Enhancement: Implementation of FastMultipole method also for magnetostatic problems.

[renereimann]

Currently magnetostatic problems are either solved using zonal harmonics (if the geometry is cylinder symmetric) or has to be solved using numerical integration of the Biot-Savart law (for all non cylinder symmetric setups). For sufficient complex current / wire distributions the numerical integration of the Biot-Savart law is a major bottleneck at run time as for each particle step the magnetic field has to be reevaluated including the numerical integration over all wires.

For electrostatic fields the FastMultipole method was implemented that allows to precompute boundary charges on a surface and using a tree representation for fast evaluation at run time.
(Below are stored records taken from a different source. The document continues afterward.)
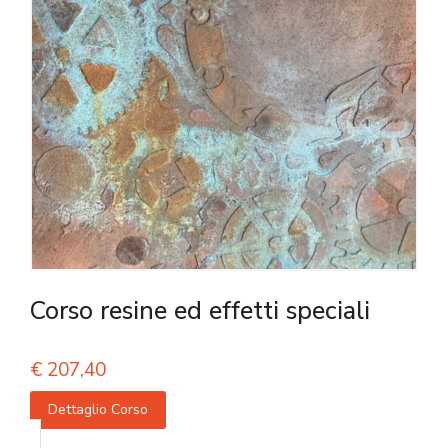
Corso resine ed effetti speciali
€
207,40
Dettaglio Corso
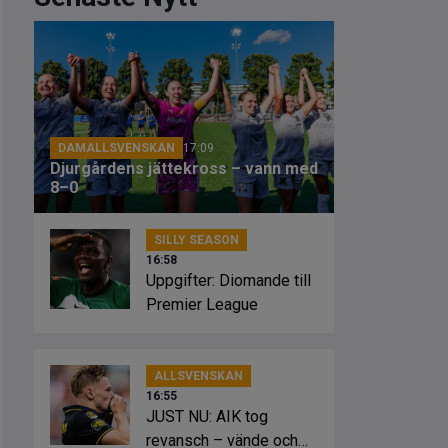
DAMALLSVENSKAN
17:09
Djurgårdens jättekross – vann med
8–0
SILLY SEASON
16:58
Uppgifter: Diomande till
Premier League
ALLSVENSKAN
16:55
JUST NU: AIK tog
revansch – vände och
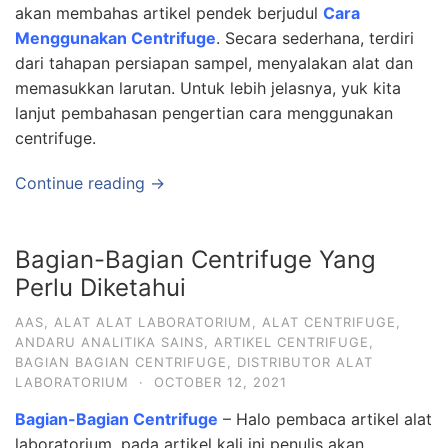
akan membahas artikel pendek berjudul
Cara
Menggunakan Centrifuge
. Secara sederhana, terdiri
dari tahapan persiapan sampel, menyalakan alat dan
memasukkan larutan. Untuk lebih jelasnya, yuk kita
lanjut pembahasan pengertian cara menggunakan
centrifuge.
Continue reading →
Bagian-Bagian Centrifuge Yang
Perlu Diketahui
AAS
,
ALAT ALAT LABORATORIUM
,
ALAT CENTRIFUGE
,
ANDARU ANALITIKA SAINS
,
ARTIKEL CENTRIFUGE
,
BAGIAN BAGIAN CENTRIFUGE
,
DISTRIBUTOR ALAT
LABORATORIUM
·
OCTOBER 12, 2021
Bagian-Bagian Centrifuge
– Halo pembaca artikel alat
laboratorium, pada artikel kali ini penulis akan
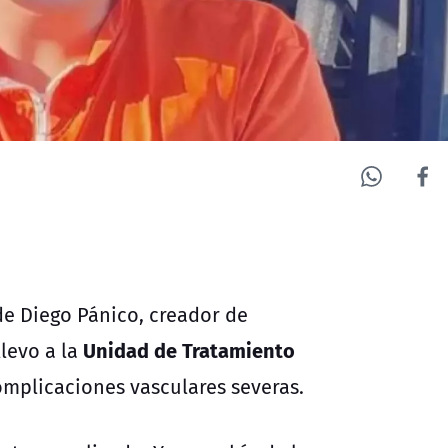
de Diego Pánico, creador de
Unidad de Tratamiento
levo a la
mplicaciones vasculares severas.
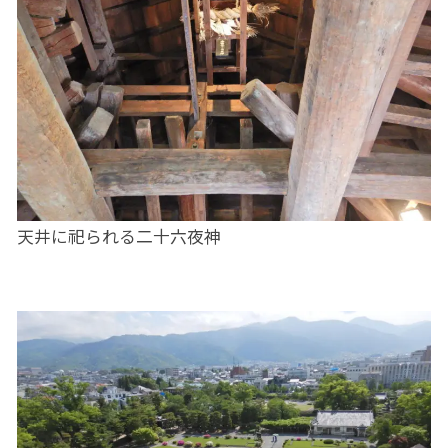
天井に祀られる二十六夜神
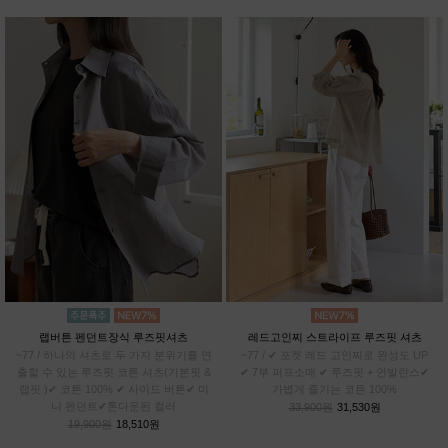
랩버튼 펜던트장식 루즈핏셔츠
레드고인찌 스트라이프 루즈핏 셔츠
~77 / 하나의 셔츠로 두 가지 분위기를 연
~77 / ✔ 포켓 레드 고인찌로 완성도 UP
출할 수 있는 루즈핏 코튼 셔츠(기본핏 &
✔ 7부 퍼프소매 ✔ 루즈핏 + 언발란스✔
랩핏 )✔ 코튼 100% ✔ 사이드 버튼✔ 미
가볍게 즐기는 코튼 100%
니 펜던트✔톤다운된 컬러
33,900원
31,530원
19,900원
18,510원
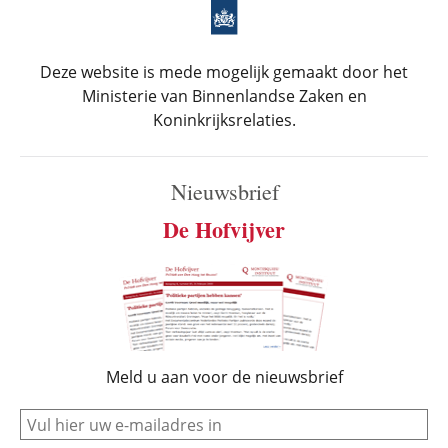
Deze website is mede mogelijk gemaakt door het
Ministerie van Binnenlandse Zaken en
Koninkrijksrelaties.
Nieuwsbrief
De Hofvijver
Meld u aan voor de nieuwsbrief
e-mail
The method is based on the fact that the volume of interest is charge free and thus the E field is divergent and curl free and thus can be described by a potential that has to fulfill the Laplace equation.

For magnetic fields we usually are also interested in the current free region (we are not tracking particles through wires) and thus the magnetic field is divergent and curl free and can also be described by a potential that has to fulfill the Laplace equation.

Thus we can make use of the same mathematical description as in the case of electromagnetic problems which are described by a set of surface charges sigma_i on an enclosing surface. For electrostatic fields the surface charges have to be derived from Direchlet and Neuman boundary conditions. The surface charges are given by sigma(r') = - eps_0 normal(surface) * grad(potential(r')) . We can make use of -grad(potential(r')) = B(r') and thus can directly calculate sigma(r') = const * normal(surface) * B(r'). In this case we can calculate B(r') using the Biot-Savart law at initialization time to get the surface charges and the FastMultipole representation. This has a speed up because 1. we have to evaluate B(r') only at a surface and not for the full volume, 2. we only do it at initialization time once and not at every particle step and 3. we can save the representation for other executions.

Implementation: We need a new class for magnetostatic problems what calculates "pseudo" surface charges using the Biot-Savart integration (which is already implemented). Based on the "pseudo" surface charges we generate the tree representation of the FastMultipole method (already implemented) and at runtime we use the FastMultipole method (already implemented) also for magnetic fields. Thus implementation is basically the work of writing wrapper functions to already existing tools.